-- Opening Marker --
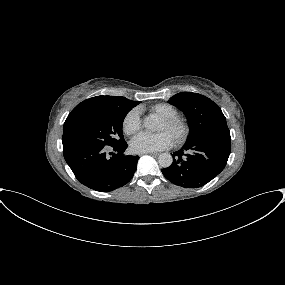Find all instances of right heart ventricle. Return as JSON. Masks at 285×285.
<instances>
[{
	"instance_id": "obj_1",
	"label": "right heart ventricle",
	"mask_w": 285,
	"mask_h": 285,
	"mask_svg": "<svg viewBox=\"0 0 285 285\" xmlns=\"http://www.w3.org/2000/svg\"><path fill=\"white\" fill-rule=\"evenodd\" d=\"M152 114H156L159 118L172 117L178 115V110L168 103H156L149 107Z\"/></svg>"
}]
</instances>
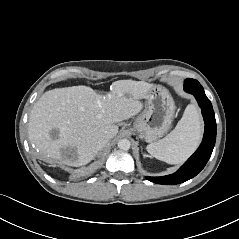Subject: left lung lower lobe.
<instances>
[{"instance_id": "obj_1", "label": "left lung lower lobe", "mask_w": 239, "mask_h": 239, "mask_svg": "<svg viewBox=\"0 0 239 239\" xmlns=\"http://www.w3.org/2000/svg\"><path fill=\"white\" fill-rule=\"evenodd\" d=\"M184 90L195 96L204 117L205 131L201 145L197 151L174 174L163 177H146L157 184H180L196 176L209 160L216 141V120L210 100L205 95L199 82L184 83Z\"/></svg>"}]
</instances>
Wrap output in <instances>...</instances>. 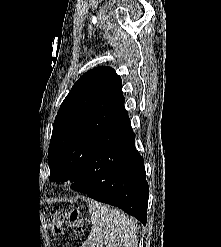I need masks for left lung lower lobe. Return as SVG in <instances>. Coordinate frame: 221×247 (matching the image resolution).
I'll list each match as a JSON object with an SVG mask.
<instances>
[{"label":"left lung lower lobe","mask_w":221,"mask_h":247,"mask_svg":"<svg viewBox=\"0 0 221 247\" xmlns=\"http://www.w3.org/2000/svg\"><path fill=\"white\" fill-rule=\"evenodd\" d=\"M129 117L108 127L71 188L147 222L149 187Z\"/></svg>","instance_id":"obj_1"}]
</instances>
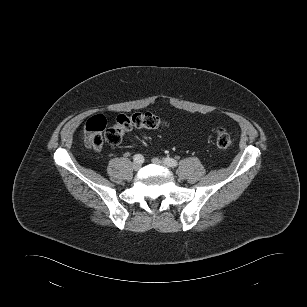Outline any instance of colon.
Wrapping results in <instances>:
<instances>
[{
    "label": "colon",
    "instance_id": "5ec220e1",
    "mask_svg": "<svg viewBox=\"0 0 307 307\" xmlns=\"http://www.w3.org/2000/svg\"><path fill=\"white\" fill-rule=\"evenodd\" d=\"M164 122L150 112L119 115L115 124L106 129V119L102 115L91 117L84 127L85 142L89 147L99 149L104 141L110 145H118L124 135L132 129H158ZM233 143L231 135L223 128L217 130L216 145L220 149H227Z\"/></svg>",
    "mask_w": 307,
    "mask_h": 307
}]
</instances>
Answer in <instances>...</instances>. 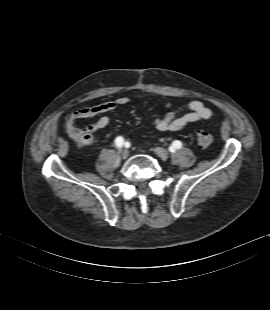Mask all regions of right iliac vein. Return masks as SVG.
<instances>
[{
	"mask_svg": "<svg viewBox=\"0 0 270 310\" xmlns=\"http://www.w3.org/2000/svg\"><path fill=\"white\" fill-rule=\"evenodd\" d=\"M128 155H129L128 150H127V149H124V150L122 151V158H123V159H126V158L128 157Z\"/></svg>",
	"mask_w": 270,
	"mask_h": 310,
	"instance_id": "right-iliac-vein-1",
	"label": "right iliac vein"
}]
</instances>
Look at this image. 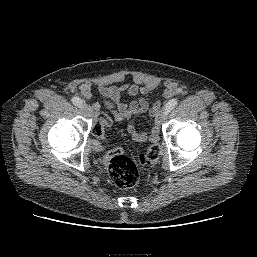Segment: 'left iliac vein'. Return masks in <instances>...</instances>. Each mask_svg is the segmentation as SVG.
I'll list each match as a JSON object with an SVG mask.
<instances>
[{
    "label": "left iliac vein",
    "instance_id": "left-iliac-vein-1",
    "mask_svg": "<svg viewBox=\"0 0 257 257\" xmlns=\"http://www.w3.org/2000/svg\"><path fill=\"white\" fill-rule=\"evenodd\" d=\"M167 115H168L167 110H166V109H163V110L161 111V113H160V114L158 115V117H157L158 123L163 122V121L166 119Z\"/></svg>",
    "mask_w": 257,
    "mask_h": 257
}]
</instances>
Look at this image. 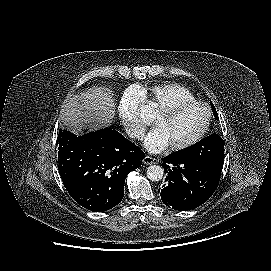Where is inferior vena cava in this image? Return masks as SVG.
<instances>
[{
	"label": "inferior vena cava",
	"instance_id": "obj_1",
	"mask_svg": "<svg viewBox=\"0 0 271 271\" xmlns=\"http://www.w3.org/2000/svg\"><path fill=\"white\" fill-rule=\"evenodd\" d=\"M130 135L132 137H137L139 139L143 138V133H141V132H131Z\"/></svg>",
	"mask_w": 271,
	"mask_h": 271
}]
</instances>
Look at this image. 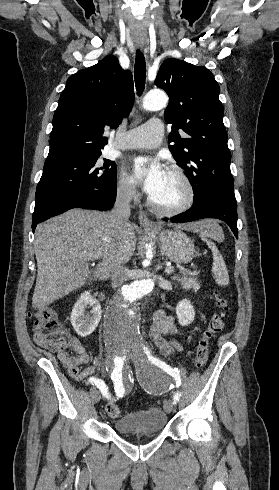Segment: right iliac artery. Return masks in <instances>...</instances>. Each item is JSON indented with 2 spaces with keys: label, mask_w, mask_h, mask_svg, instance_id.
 <instances>
[{
  "label": "right iliac artery",
  "mask_w": 279,
  "mask_h": 490,
  "mask_svg": "<svg viewBox=\"0 0 279 490\" xmlns=\"http://www.w3.org/2000/svg\"><path fill=\"white\" fill-rule=\"evenodd\" d=\"M112 358L114 359L113 360V363L115 365V368L111 374V378L112 380L114 381V389H115V392L118 394L119 397H124V389H125V381L123 378H120L121 377V369H122V366L124 365L125 363V355L124 354H119L118 352H115L113 355H112ZM90 381L93 383V385L97 386L102 395L105 396L106 398H110V395L108 393V387L106 386V384L104 383V381H102L101 377L99 376H96V377H91L90 378ZM89 380H85L84 381V384L85 385H89L91 386L92 384L90 383Z\"/></svg>",
  "instance_id": "82829eb1"
}]
</instances>
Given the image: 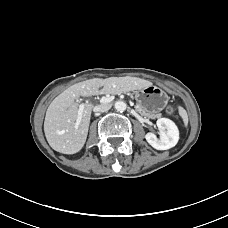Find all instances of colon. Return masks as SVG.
Returning a JSON list of instances; mask_svg holds the SVG:
<instances>
[{
    "instance_id": "1",
    "label": "colon",
    "mask_w": 228,
    "mask_h": 228,
    "mask_svg": "<svg viewBox=\"0 0 228 228\" xmlns=\"http://www.w3.org/2000/svg\"><path fill=\"white\" fill-rule=\"evenodd\" d=\"M169 111H170V112H173V111H174V107H172V106L169 107Z\"/></svg>"
}]
</instances>
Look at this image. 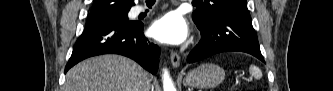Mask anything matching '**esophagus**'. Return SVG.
I'll list each match as a JSON object with an SVG mask.
<instances>
[{
	"label": "esophagus",
	"instance_id": "obj_1",
	"mask_svg": "<svg viewBox=\"0 0 333 91\" xmlns=\"http://www.w3.org/2000/svg\"><path fill=\"white\" fill-rule=\"evenodd\" d=\"M170 59H171V64H172L173 68H177L180 64L179 54L176 51H172Z\"/></svg>",
	"mask_w": 333,
	"mask_h": 91
}]
</instances>
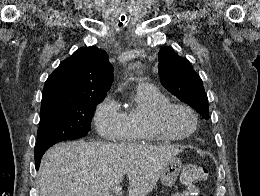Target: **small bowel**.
<instances>
[{
  "mask_svg": "<svg viewBox=\"0 0 260 196\" xmlns=\"http://www.w3.org/2000/svg\"><path fill=\"white\" fill-rule=\"evenodd\" d=\"M173 196H199L198 189L188 188L185 193H175Z\"/></svg>",
  "mask_w": 260,
  "mask_h": 196,
  "instance_id": "1",
  "label": "small bowel"
}]
</instances>
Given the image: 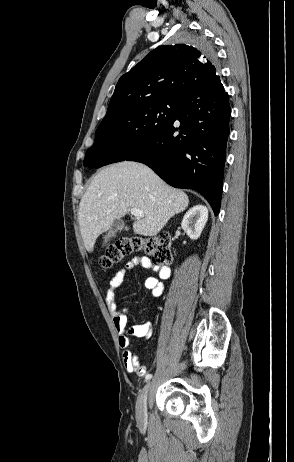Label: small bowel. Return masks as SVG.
I'll return each instance as SVG.
<instances>
[{
  "instance_id": "1",
  "label": "small bowel",
  "mask_w": 294,
  "mask_h": 462,
  "mask_svg": "<svg viewBox=\"0 0 294 462\" xmlns=\"http://www.w3.org/2000/svg\"><path fill=\"white\" fill-rule=\"evenodd\" d=\"M137 267L152 269L157 273L156 277H149L145 280V287L151 290L154 297H159L163 294L164 285L162 281L170 276V268L166 265L153 264L147 257H135L129 261L124 268L118 270L110 279L106 291L105 302L118 334V344L123 351L122 359L126 371L129 373H136L138 376H144L147 368L141 363L137 355L130 350V338L137 337L149 339L153 332L152 324L150 322H143L128 328L127 314L129 308H119L116 297V292L124 283L127 272L133 271Z\"/></svg>"
}]
</instances>
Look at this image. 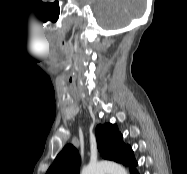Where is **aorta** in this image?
I'll return each mask as SVG.
<instances>
[{"label": "aorta", "mask_w": 187, "mask_h": 174, "mask_svg": "<svg viewBox=\"0 0 187 174\" xmlns=\"http://www.w3.org/2000/svg\"><path fill=\"white\" fill-rule=\"evenodd\" d=\"M80 174H127V171L117 163L103 161L90 163L82 169Z\"/></svg>", "instance_id": "aorta-1"}]
</instances>
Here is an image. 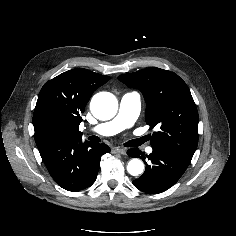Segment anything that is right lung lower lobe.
<instances>
[{
  "mask_svg": "<svg viewBox=\"0 0 236 236\" xmlns=\"http://www.w3.org/2000/svg\"><path fill=\"white\" fill-rule=\"evenodd\" d=\"M38 149L52 178L71 192L94 183L102 155L110 152L106 144L82 143L81 137L58 139Z\"/></svg>",
  "mask_w": 236,
  "mask_h": 236,
  "instance_id": "obj_1",
  "label": "right lung lower lobe"
}]
</instances>
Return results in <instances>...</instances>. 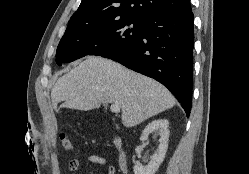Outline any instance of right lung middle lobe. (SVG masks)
Returning a JSON list of instances; mask_svg holds the SVG:
<instances>
[{
    "label": "right lung middle lobe",
    "instance_id": "right-lung-middle-lobe-1",
    "mask_svg": "<svg viewBox=\"0 0 249 174\" xmlns=\"http://www.w3.org/2000/svg\"><path fill=\"white\" fill-rule=\"evenodd\" d=\"M145 20L132 17L66 29L59 42L56 62L59 66L86 55L114 54L135 43L142 35Z\"/></svg>",
    "mask_w": 249,
    "mask_h": 174
}]
</instances>
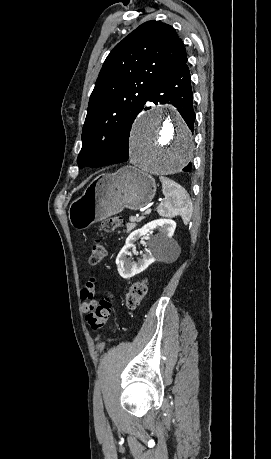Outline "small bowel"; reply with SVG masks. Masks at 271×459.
<instances>
[{"label": "small bowel", "mask_w": 271, "mask_h": 459, "mask_svg": "<svg viewBox=\"0 0 271 459\" xmlns=\"http://www.w3.org/2000/svg\"><path fill=\"white\" fill-rule=\"evenodd\" d=\"M96 291V279L94 277L89 278L80 293L81 299L83 300V310L85 313L88 312L90 302L93 300Z\"/></svg>", "instance_id": "small-bowel-1"}]
</instances>
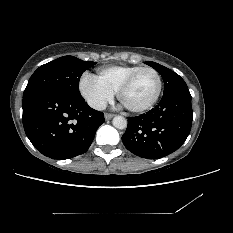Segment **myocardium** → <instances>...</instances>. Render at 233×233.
<instances>
[{
  "label": "myocardium",
  "mask_w": 233,
  "mask_h": 233,
  "mask_svg": "<svg viewBox=\"0 0 233 233\" xmlns=\"http://www.w3.org/2000/svg\"><path fill=\"white\" fill-rule=\"evenodd\" d=\"M147 71H151L155 74L156 78H157V89H156V93L154 95V97L145 105L140 106V107H129V106H125L122 103V97L123 94L133 85V83L136 81V79L143 74L144 72ZM162 91V78L160 73L153 67H143L141 69H139L138 71L132 73L119 87L118 91H117V98L119 100V102L130 112L132 113H141L144 111L149 110L150 108H152L156 102L158 101L160 94Z\"/></svg>",
  "instance_id": "myocardium-1"
}]
</instances>
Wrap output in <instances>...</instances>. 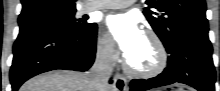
-- Closing Marker --
- Exercise description
The range to transcribe runs from the line holding "Masks at 271×459." through the final line of the data above; copy it exactly and exclude the pictures.

- Solution
Outline "small bowel"; reply with SVG masks. Masks at 271×459.
<instances>
[{"label": "small bowel", "mask_w": 271, "mask_h": 459, "mask_svg": "<svg viewBox=\"0 0 271 459\" xmlns=\"http://www.w3.org/2000/svg\"><path fill=\"white\" fill-rule=\"evenodd\" d=\"M96 291V279L94 277L89 278L80 293L81 299L83 300V310L85 313L88 312L90 302L93 300Z\"/></svg>", "instance_id": "small-bowel-1"}]
</instances>
Segment **myocardium** → <instances>...</instances>. Render at 233×233.
<instances>
[{
  "label": "myocardium",
  "mask_w": 233,
  "mask_h": 233,
  "mask_svg": "<svg viewBox=\"0 0 233 233\" xmlns=\"http://www.w3.org/2000/svg\"><path fill=\"white\" fill-rule=\"evenodd\" d=\"M147 71H151L155 74L156 78H157V89H156V93L154 95V97L145 105L140 106V107H129V106H125L122 103V97L123 94L133 85V83L136 81V79L143 74L144 72ZM162 91V78L160 73L153 67H143L141 69H139L138 71L132 73L119 87L118 91H117V98L119 100V102L130 112L132 113H141L144 111L149 110L150 108H152L156 102L158 101L160 94Z\"/></svg>",
  "instance_id": "myocardium-1"
}]
</instances>
Wrap output in <instances>...</instances>. 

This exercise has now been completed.